I hated local government structure and politics. The constant restructuring to ensure the status quo was maintained. Any hint of creative thinking got stamped on. I got told off because I kept on making unreasonable demand of colleagues: I expected them to do their jobs. When I went to bed at night I longed for sleep and in the morning I'd open my eyes with dread sitting in my belly. I was constantly unwell. I was crotchety, grumpy and vile. Boy and I didn't have much of a relationship as the only time we'd spend together was in the car as I took him to Breakfast Club and picked him up from the After School Club. Yes, it was novel to pay my bills on time and to be able to buy clothes from Next instead of the charity shop, but it was blood money.

So this guy walks by and smirks at me. I could see exactly what he was thinking as I stood there behind my counter and I smiled back and carried on with my conversation. When I walked home the brief encounter stayed with me. He wasn't shopping, he walked through the shop arms swinging. I've worked there over 18 months and I'd never seen him there. In fact, I had only just seen him recently in a local pub and he was barely polite to me then. He thought he could come into my place of work and look down his nose at me, and my choice of job and put me down.

Eleanor Roosevelt said No one can make you feel inferior without your consent.

This life that I've chosen, it works for me. I won't lie, I'd like more money. But then, who wouldn't? The fact is I rarely deny myself anything, Boy and I eat regularly. The roof over our head (currently being fixed) is fairly secure. I have a solid relationship with my son. I have a healthy relationship with my Viking.

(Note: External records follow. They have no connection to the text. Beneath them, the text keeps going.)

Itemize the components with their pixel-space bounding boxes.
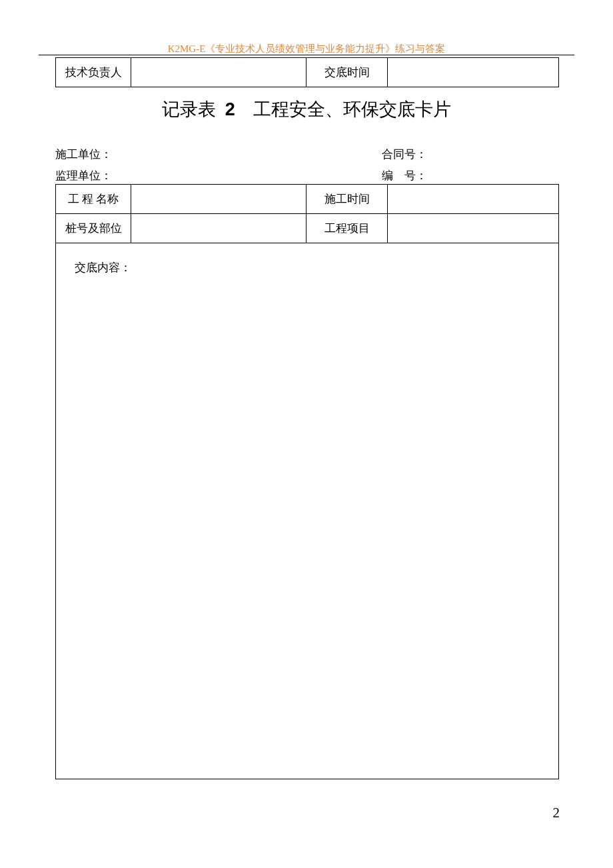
table-row: 桩号及部位 工程项目 bbox=[56, 214, 559, 243]
page-number: 2 bbox=[553, 805, 560, 821]
page-header-text: K2MG-E《专业技术人员绩效管理与业务能力提升》练习与答案 bbox=[0, 43, 613, 55]
document-title: 记录表 2 工程安全、环保交底卡片 bbox=[0, 97, 613, 121]
meta-block: 施工单位： 合同号： 监理单位： 编 号： bbox=[55, 144, 559, 187]
pile-location-label: 桩号及部位 bbox=[56, 214, 131, 243]
meta-row-1: 施工单位： 合同号： bbox=[55, 144, 559, 165]
title-number: 2 bbox=[225, 99, 235, 119]
top-cell-tech-lead-value bbox=[131, 58, 306, 87]
title-suffix: 工程安全、环保交底卡片 bbox=[253, 99, 451, 119]
construction-unit-label: 施工单位： bbox=[55, 144, 382, 165]
project-item-value bbox=[388, 214, 559, 243]
table-row: 工 程 名称 施工时间 bbox=[56, 185, 559, 214]
project-item-label: 工程项目 bbox=[306, 214, 388, 243]
project-name-label: 工 程 名称 bbox=[56, 185, 131, 214]
top-cell-disclosure-time-value bbox=[388, 58, 559, 87]
main-table: 工 程 名称 施工时间 桩号及部位 工程项目 交底内容： bbox=[55, 184, 559, 779]
contract-number-label: 合同号： bbox=[382, 144, 427, 165]
table-row: 交底内容： bbox=[56, 243, 559, 779]
pile-location-value bbox=[131, 214, 306, 243]
top-cell-tech-lead: 技术负责人 bbox=[56, 58, 131, 87]
project-name-value bbox=[131, 185, 306, 214]
header-rule bbox=[39, 55, 574, 55]
construction-time-value bbox=[388, 185, 559, 214]
top-cell-disclosure-time: 交底时间 bbox=[306, 58, 388, 87]
disclosure-content-label: 交底内容： bbox=[75, 261, 131, 274]
title-prefix: 记录表 bbox=[162, 99, 216, 119]
top-table: 技术负责人 交底时间 bbox=[55, 57, 559, 87]
disclosure-content-cell: 交底内容： bbox=[56, 243, 559, 779]
construction-time-label: 施工时间 bbox=[306, 185, 388, 214]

When I wake up in the morning I start thinking about the things that need to be done, and I start balancing them against the things I want to do. More often than not, I do a bit of both. I have an amazing support network, both socially, virtually and through work and college. I chose to be sociable or to be alone. I like working at the PCH, my boss is great, the products fun and working 3 days a week and doing occasional full-time stints for holiday cover, means I have time to do other things like write, hang out with my Boy and my Viking. All in all, I feel blessed.

15 comments:

  1. I'm angry for you at his man daring to look down at you. He clearly has a very empty and pathetic life if he has the time and inclination to be going out of his way to smirk at you. At least, he has given you further proof that you made the right decision to get out of there.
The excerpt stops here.